** Data for the task follows **

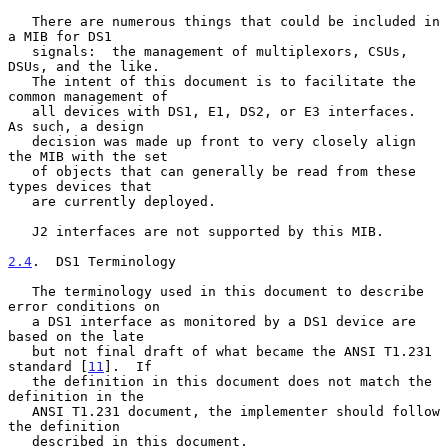
   There are numerous things that could be included in 
a MIB for DS1

   signals:  the management of multiplexors, CSUs, 
DSUs, and the like.

   The intent of this document is to facilitate the 
common management of

   all devices with DS1, E1, DS2, or E3 interfaces.  
As such, a design

   decision was made up front to very closely align 
the MIB with the set

   of objects that can generally be read from these 
types devices that

   are currently deployed.

   J2 interfaces are not supported by this MIB.

2.4
.  DS1 Terminology
   The terminology used in this document to describe 
error conditions on

   a DS1 interface as monitored by a DS1 device are 
based on the late

   but not final draft of what became the ANSI T1.231 
standard [
11
].  If

   the definition in this document does not match the 
definition in the

   ANSI T1.231 document, the implementer should follow 
the definition

   described in this document.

** End of Data for the task **

### Work task
From the data above, copy each line with the string "document" in it.

### Solution to this problem
   The intent of this document is to facilitate the 
   The terminology used in this document to describe 
   the definition in this document does not match the 
   ANSI T1.231 document, the implementer should follow 
   described in this document.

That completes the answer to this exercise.